As polícias estaduais – tanto as civis como militares – têm ótimos quadros, novas gerações extremamente capacitadas e motivadas, que poderiam capitanear trabalhos de assuntos internos eficientes e conduzir processos de depuração de seus quadros. Para isso é necessário que os governantes estaduais tenham boa vontade para escolher as pessoas certas para comandar suas polícias. Não se pode envolver política com polícia. As políticas locais (com as suas assembleias legislativas) têm exercido uma influência deletéria sobre as corporações policiais.
A bem da verdade, a degradação da classe política tem responsabilidade nas crises que envolvem segurança pública e desvios e desmandos das polícias. O caso do assassinato da vereadora Marielle Franco e do motorista Anderson Gomes é um claro exemplo desse flagelo.
Por oportuno, a PEC da Segurança Pública, do ministro Ricardo Lewandowski, lamentavelmente terá dificuldades em conseguir algum sucesso nesse estado de coisas. Se essa depuração das polícias não for incluída no pacote não teremos como superar a crise. Se não tivermos polícias confiáveis não poderemos compartilhar informações sensíveis nem estabelecer cooperação aberta. As operações repressivas estarão em risco. Mesmo que tenhamos grupos especiais de combate ao crime organizado nos ministérios públicos (os GAECOs), as ações podem ficar comprometidas, pois quem enfrenta o crime são as polícias; quem tem contingente para operacionalizar a repressão, em buscas, prisões, barreiras, cercos e batidas, são os policiais. A polícia é fundamental para o enfrentamento da delinquência. E para vencermos nesse enfrentamento não podemos estar vulneráveis.

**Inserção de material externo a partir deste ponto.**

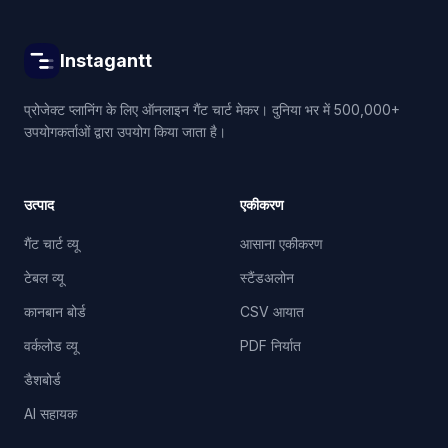
Instagantt
प्रोजेक्ट प्लानिंग के लिए ऑनलाइन गैंट चार्ट मेकर। दुनिया भर में 500,000+
उपयोगकर्ताओं द्वारा उपयोग किया जाता है।
उत्पाद
एकीकरण
गैंट चार्ट व्यू
आसाना एकीकरण
टेबल व्यू
स्टैंडअलोन
कानबान बोर्ड
CSV आयात
वर्कलोड व्यू
PDF निर्यात
डैशबोर्ड
AI सहायक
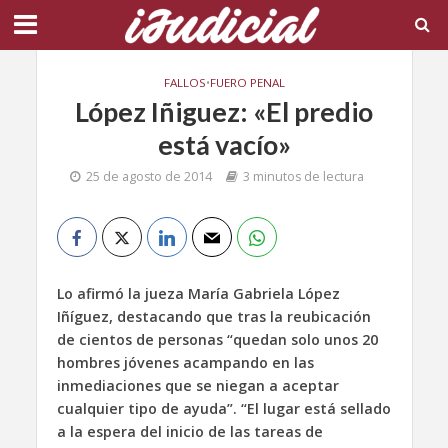
FALLOS
•
FUERO PENAL
López Iñiguez: «El predio
está vacío»
25 de agosto de 2014
3 minutos de lectura
Lo afirmó la jueza María Gabriela López
Iñíguez, destacando que tras la reubicación
de cientos de personas “quedan solo unos 20
hombres jóvenes acampando en las
inmediaciones que se niegan a aceptar
cualquier tipo de ayuda”. “El lugar está sellado
a la espera del inicio de las tareas de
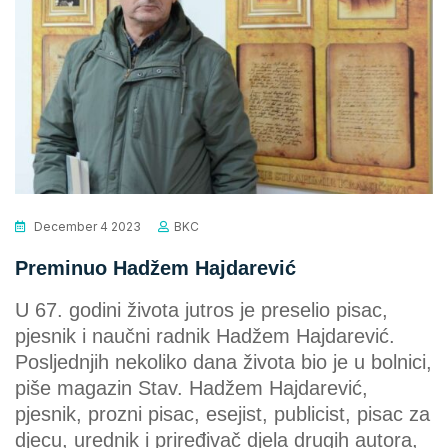
December 4 2023
BKC
Preminuo Hadžem Hajdarević
U 67. godini života jutros je preselio pisac,
pjesnik i naučni radnik Hadžem Hajdarević.
Posljednjih nekoliko dana života bio je u bolnici,
piše magazin Stav. Hadžem Hajdarević,
pjesnik, prozni pisac, esejist, publicist, pisac za
djecu, urednik i priređivač djela drugih autora,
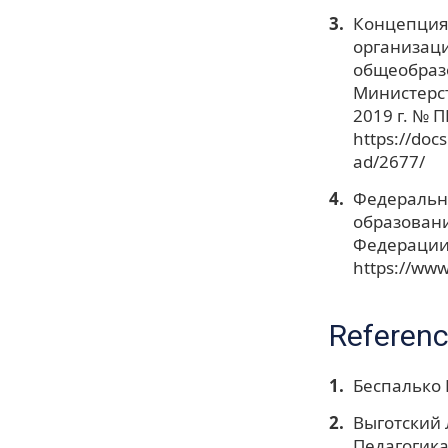
Концепция
организац
общеобраз
Министерст
2019 г. № 
https://do
ad/2677/
Федеральн
образован
Федерации 
https://www
Referen
Беспалько 
Выготский Л
Педагогика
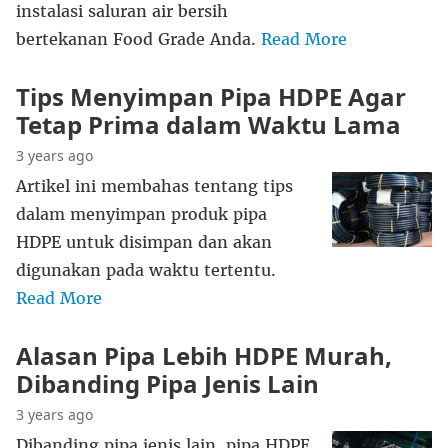
instalasi saluran air bersih
bertekanan Food Grade Anda.
Read More
Tips Menyimpan Pipa HDPE Agar
Tetap Prima dalam Waktu Lama
3 years ago
Artikel ini membahas tentang tips
dalam menyimpan produk pipa
HDPE untuk disimpan dan akan
digunakan pada waktu tertentu.
Read More
Alasan Pipa Lebih HDPE Murah,
Dibanding Pipa Jenis Lain
3 years ago
Dibanding pipa jenis lain, pipa HDPE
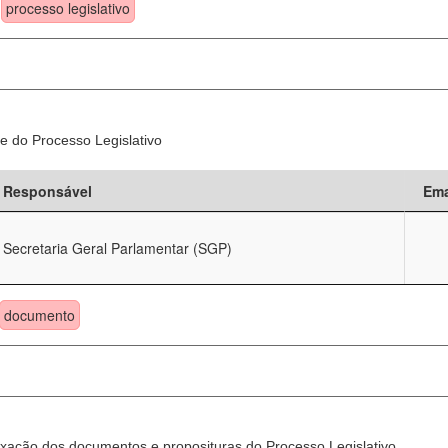
processo legislativo
e do Processo Legislativo
Responsável
Ema
Secretaria Geral Parlamentar (SGP)
documento
xação dos documentos e proposituras do Processo Legislativo.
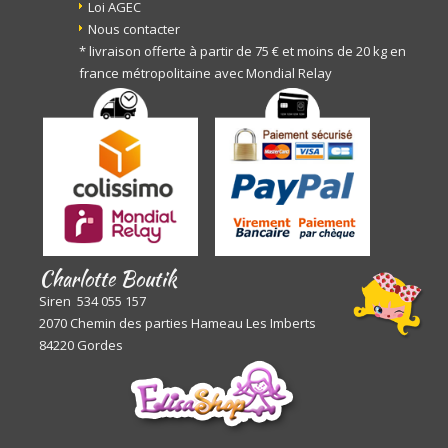
Loi AGEC
Nous contacter
* livraison offerte à partir de 75 € et moins de 20 kg en
france métropolitaine avec Mondial Relay
Charlotte Boutik
Siren 534 055 157
2070 Chemin des parties Hameau Les Imberts
84220 Gordes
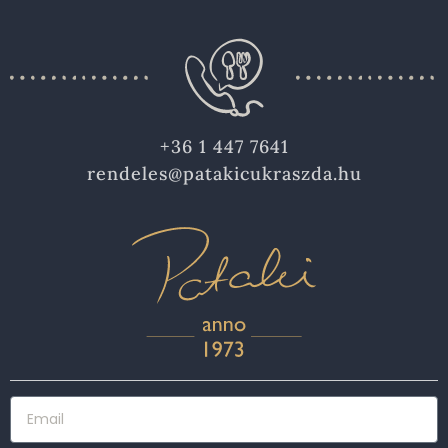
+36 1 447 7641
rendeles@patakicukraszda.hu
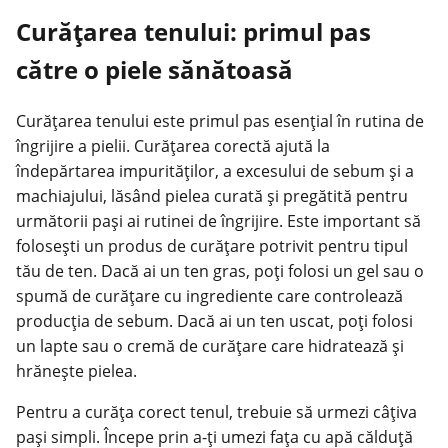
Curățarea tenului: primul pas
către o piele sănătoasă
Curățarea tenului este primul pas esențial în rutina de
îngrijire a pielii. Curățarea corectă ajută la
îndepărtarea impurităților, a excesului de sebum și a
machiajului, lăsând pielea curată și pregătită pentru
următorii pași ai rutinei de îngrijire. Este important să
folosești un produs de curățare potrivit pentru tipul
tău de ten. Dacă ai un ten gras, poți folosi un gel sau o
spumă de curățare cu ingrediente care controlează
producția de sebum. Dacă ai un ten uscat, poți folosi
un lapte sau o cremă de curățare care hidratează și
hrănește pielea.
Pentru a curăța corect tenul, trebuie să urmezi câțiva
pași simpli
. Începe prin a-ți umezi fața cu apă călduță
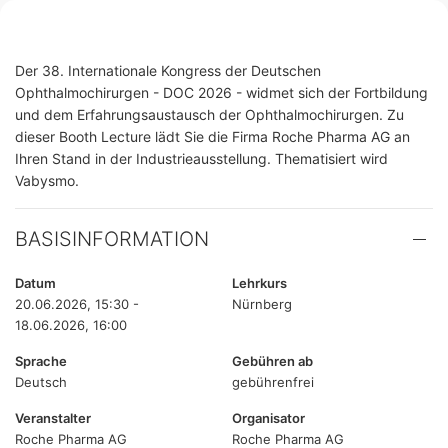
Der 38. Internationale Kongress der Deutschen
Ophthalmochirurgen - DOC 2026 - widmet sich der Fortbildung
und dem Erfahrungsaustausch der Ophthalmochirurgen. Zu
dieser Booth Lecture lädt Sie die Firma Roche Pharma AG an
Ihren Stand in der Industrieausstellung. Thematisiert wird
Vabysmo.
BASISINFORMATION
Datum
Lehrkurs
20.06.2026, 15:30 -
Nürnberg
18.06.2026, 16:00
Sprache
Gebühren ab
Deutsch
gebührenfrei
Veranstalter
Organisator
Roche Pharma AG
Roche Pharma AG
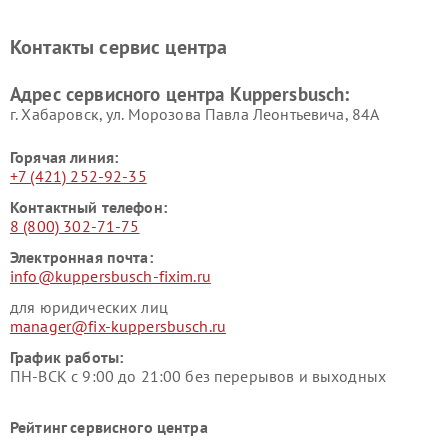
Kuppersbusch
Kuppersbusch
Ремонт холодильников
Ремонт промышленных
Контакты сервис центра
Kuppersbusch
вакуумных упаковщиков
Kuppersbusch
Адрес сервисного центра Kuppersbusch:
Ремонт сушильных машин Kuppersbusch
г. Хабаровск, ул. Морозова Павла Леонтьевича, 84А
Горячая линия:
+7 (421) 252-92-35
Контактный телефон:
8 (800) 302-71-75
Электронная почта:
info@kuppersbusch-fixim.ru
для юридических лиц
manager@fix-kuppersbusch.ru
График работы:
ПН-ВСК с 9:00 до 21:00 без перерывов и выходных
Рейтинг сервисного центра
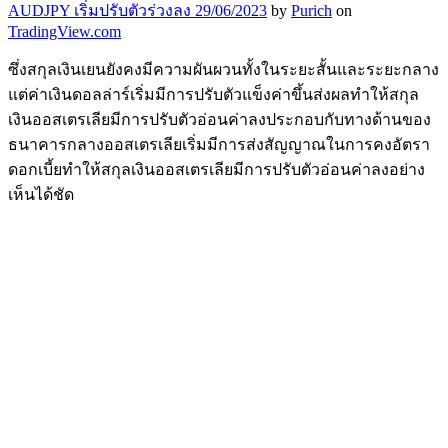
AUDJPY เริ่มปรับตัวร่วงลง 29/06/2023
by
Purich
on
TradingView.com
ซึ่งสกุลเงินเยนยังคงมีความผันผวนทั้งในระยะสั้นและระยะกลาง
แต่ค่าเงินดอลล่าร์เริ่มมีการปรับตัวแข็งค่าขึ้นส่งผลทำให้สกุล
เงินออสเตรเลียมีการปรับตัวอ่อนค่าลงประกอบกับทางด้านของ
ธนาคารกลางออสเตรเลียเริ่มมีการส่งสัญญาณในการคงอัตรา
ดอกเบี้ยทำให้สกุลเงินออสเตรเลียมีการปรับตัวอ่อนค่าลงอย่าง
เห็นได้ชัด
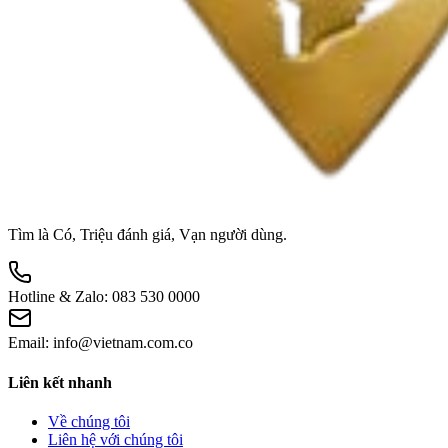
Tìm là Có, Triệu đánh giá, Vạn người dùng.
Hotline & Zalo:
083 530 0000
Email:
info@vietnam.com.co
Liên kết nhanh
Về chúng tôi
Liên hệ với chúng tôi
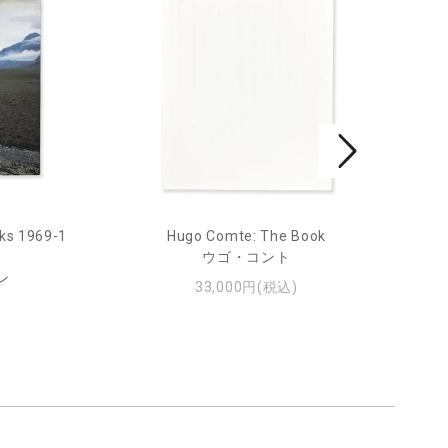
ks 1969-1
Hugo Comte: The Book
Mar
ウゴ・コント
ン
33,000円(税込)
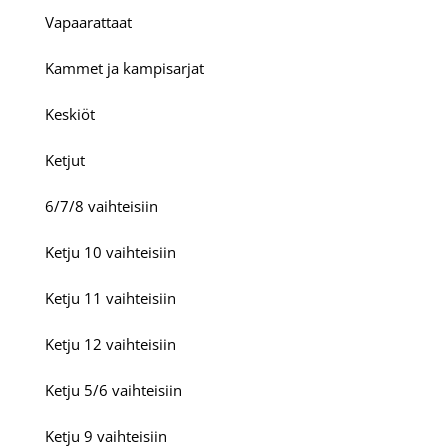
Vapaarattaat
Kammet ja kampisarjat
Keskiöt
Ketjut
6/7/8 vaihteisiin
Ketju 10 vaihteisiin
Ketju 11 vaihteisiin
Ketju 12 vaihteisiin
Ketju 5/6 vaihteisiin
Ketju 9 vaihteisiin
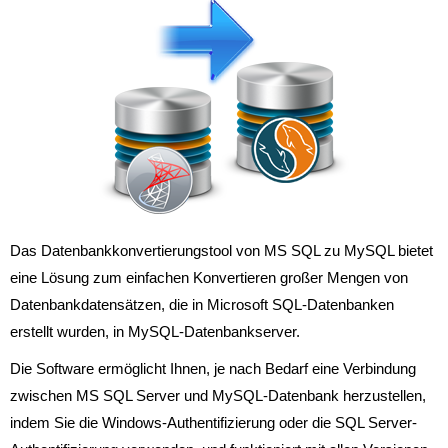
Das Datenbankkonvertierungstool von MS SQL zu MySQL bietet
eine Lösung zum einfachen Konvertieren großer Mengen von
Datenbankdatensätzen, die in Microsoft SQL-Datenbanken
erstellt wurden, in MySQL-Datenbankserver.
Die Software ermöglicht Ihnen, je nach Bedarf eine Verbindung
zwischen MS SQL Server und MySQL-Datenbank herzustellen,
indem Sie die Windows-Authentifizierung oder die SQL Server-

Uma boa parte da solução do problema será encaminhada com a valorização, fortalecimento e priorização das corregedorias das polícias — como medida precursora.
Caso contrário, será como alguém que quer se curar de uma doença respiratória e vai se tratar com um pneumologista tuberculoso, que tosse e lança micróbios sobre o paciente, contaminando-o ainda mais…
Não podemos simplesmente seguir fingindo que esse problema não existe. Temos que olhar com realismo esses últimos casos e concluir que precisamos endereçar medidas eficazes e urgentes, não só para controlar os desvios das polícias e depurá-las de forma estrutural, mas também para melhorar a remuneração dos policiais. Quem entrega um trabalho tão relevante para a sociedade e para o país, tem que contar com um bom plano de carreira, e receber um salário que valha a pena e recompense seus riscos e desgastes.
Finalmente, me desagrada muito voltar nesse tema – que enseja interpretações equivocadas de todos os lados — mas se a Operação Lava Jato não tivesse sido enfraquecida e desconstruída, e o movimento moralizador que ela ensejava totalmente esvaziado, não estaríamos vivenciando essa situação aguda e crítica de contaminação generalizada pela criminalidade. Afinal, a busca pela Justiça e por integridade se faz de cima para baixo. Exemplos têm que vir do alto. Esse “salve-se quem puder” que estamos assistindo é filho do fracasso da sociedade — como um todo — em enfrentar a impunidade crônica do nosso sistema processual penal. Foi perdida ali uma rara janela de oportunidade.